What Does the DOL Fiduciary Rule Mean for Retirement Planning?

What You Need to Know as a Retirement Investor

You have probably seen, heard or read about something called the DOL Fiduciary Standard in recent months. You might have thought, “What does that have to do with the price of tea in China?” or, “What is the DOL and/or what is a fiduciary?” All logical responses because unless you are in the financial planning or investment business you probably haven’t given it a second thought. Here is a brief synopsis of how it will affect you.

First, the DOL is the Department of Labor. They are responsible for enforcing employment law in our country and, in essence, looking after the rights and welfare of employees. A fiduciary is someone who is obligated to act in your best interests, such as a financial advisor. You might ask, “Well, aren’t financial advisors supposed to act in the best interests of their clients?” The answer is, “yes”. However, prior to the passing of the DOL rule financial advisors were only obligated to recommend solutions that were “suitable”. In other words, the product had to be a fit with your investment time horizon, experience and risk tolerance.

That left the notion of “your best interest” up for interpretation. From the government’s perspective that vagueness led to a few “bad apples” taking advantage of retirement investors by putting their hard-earned retirement savings into investments vehicles that were overly expensive, among other things. These overpriced investments may have been “suitable” from the standpoint of fitting the consumer’s risk tolerance and investment time horizon but they were not in the “best interest of the client from a fiduciary perspective.

The outrageous fees diminished the yield on the retirement funds and lessened the chance the investor would reach their retirement goal any time soon. For example, an investment that boasted a yield of 7% after paying 4% in annual fees the yield is 3%. That’s a big “haircut”!

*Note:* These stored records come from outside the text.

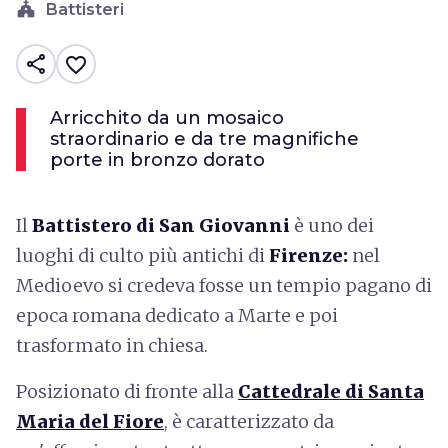
church
Battisteri
share
favorite_border
Arricchito da un mosaico
straordinario e da tre magnifiche
porte in bronzo dorato
Il
Battistero di San Giovanni
è uno dei
luoghi di culto più antichi di
Firenze:
nel
Medioevo si credeva fosse un tempio pagano di
epoca romana dedicato a Marte e poi
trasformato in chiesa.
Posizionato di fronte alla
Cattedrale di Santa
Maria del Fiore
, è caratterizzato da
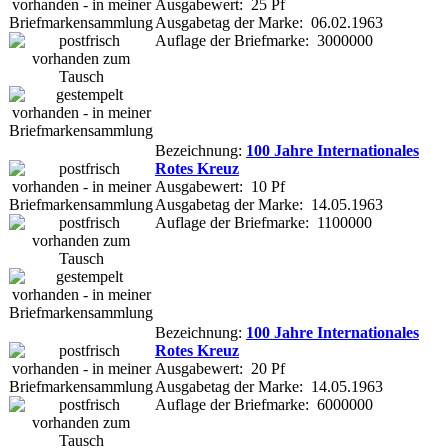
Ausgabewert: 25 Pf
Ausgabetag der Marke: 06.02.1963
Auflage der Briefmarke: 3000000
Bezeichnung:
100 Jahre Internationales
Rotes Kreuz
Ausgabewert: 10 Pf
Ausgabetag der Marke: 14.05.1963
Auflage der Briefmarke: 1100000
Bezeichnung:
100 Jahre Internationales
Rotes Kreuz
Ausgabewert: 20 Pf
Ausgabetag der Marke: 14.05.1963
Auflage der Briefmarke: 6000000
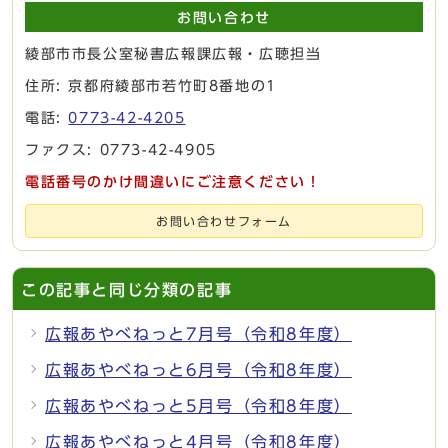
お問い合わせ
綾部市市長公室秘書広報課広報・広聴担当
住所: 京都府綾部市若竹町8番地の1
電話:
0773-42-4205
ファクス: 0773-42-4905
電話番号のかけ間違いにご注意ください！
お問い合わせフォーム
この記事と同じ分類の記事
広報あやべねっと7月号（令和8年度）
広報あやべねっと6月号（令和8年度）
広報あやべねっと5月号（令和8年度）
広報あやべねっと4月号（令和8年度）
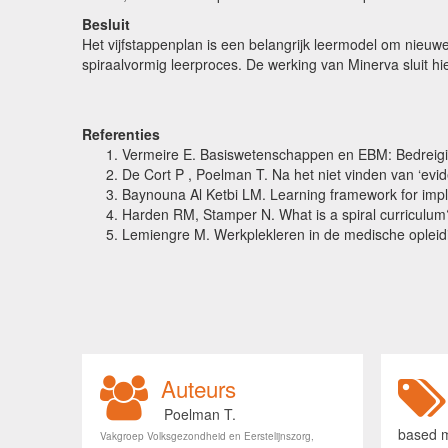
Besluit
Het vijfstappenplan is een belangrijk leermodel om nieuwe
spiraalvormig leerproces. De werking van Minerva sluit hi
Referenties
Vermeire E. Basiswetenschappen en EBM: Bedreig
De Cort P , Poelman T. Na het niet vinden van ‘evi
Baynouna Al Ketbi LM. Learning framework for im
Harden RM, Stamper N. What is a spiral curriculu
Lemiengre M. Werkplekleren in de medische opleidi
Auteurs
Poelman T.
based 
Vakgroep Volksgezondheid en Eerstelijnszorg,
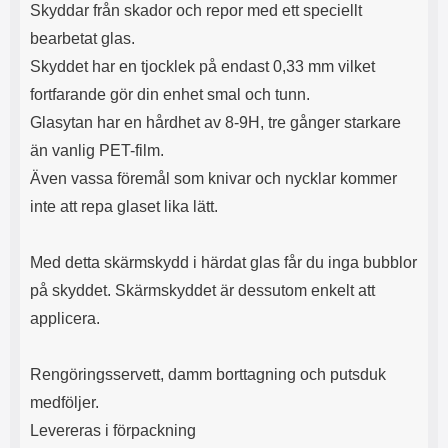
Skyddar från skador och repor med ett speciellt
l
L
i
a
bearbetat glas.
t
d
Skyddet har en tjocklek på endast 0,33 mm vilket
e
d
t
a
fortfarande gör din enhet smal och tunn.
f
r
Glasytan har en hårdhet av 8-9H, tre gånger starkare
o
e
än vanlig PET-film.
r
n
m
d
Även vassa föremål som knivar och nycklar kommer
a
u
inte att repa glaset lika lätt.
t
k
.
a
D
n
Med detta skärmskydd i härdat glas får du inga bubblor
e
a
t
n
på skyddet. Skärmskyddet är dessutom enkelt att
m
v
applicera.
e
ä
d
n
f
d
Rengöringsservett, damm borttagning och putsduk
ö
a
l
t
medföljer.
j
i
Levereras i förpackning
a
l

Financial Advisors who operate on a “fee basis” don’t charge commissions. They will typically invest your money and charge a smaller annual “management fee”. These fees typically range from .75% to 2.0%. By pricing the investment in this manner it effectively puts the advisor and the client “on the same side of the table” since the advisor gets paid for an increase in the portfolio and also suffers, just like the client, when the investment value decreases.

One-time commissions can be as high as 8%. All of which raises the question, “If an advisor has two options, one that pays him/her 8% or one that pays 1-2% per year, which one is in the best interest of the client and which is in the best interest of the financial advisor?”

The goal of the DOL is to eliminate that conflict of interest and require that a financial advisor act in a fiduciary capacity when dealing with a client’s retirement assets. This means that the fee-based option is almost always going to be in the best interest of the client. If the advisor wants to recommend a commission-based product, the client and the advisor have to sign a “BIC” agreement (Best Interest Contract). This is a contract that states that the client acknowledges that they are buying a product that has a commission. All fees are disclosed and it lists steps the advisor will take to mitigate any potential conflicts of interest.

While the DOL has the best interest of the public in mind with this regulation, it does “punish” those advisors who are already operating in a transparent manner and are, in essence, acting in an otherwise “fiduciary” capacity. The benefit for the consumer is that it will force more of the “bad apples” out of the industry and force the financial product manufacturers to develop products that are fairly priced and easier to understand.

As with any major financial decision, do your homework. Check out the financial advisor that you are thinking of working with. Ask them if they offer fee-based options. Look for advisors who have the CFP® (CERTIFIED FINANCIAL PLANNER) designation. Always make sure the advisor offers more than one option to your financial need.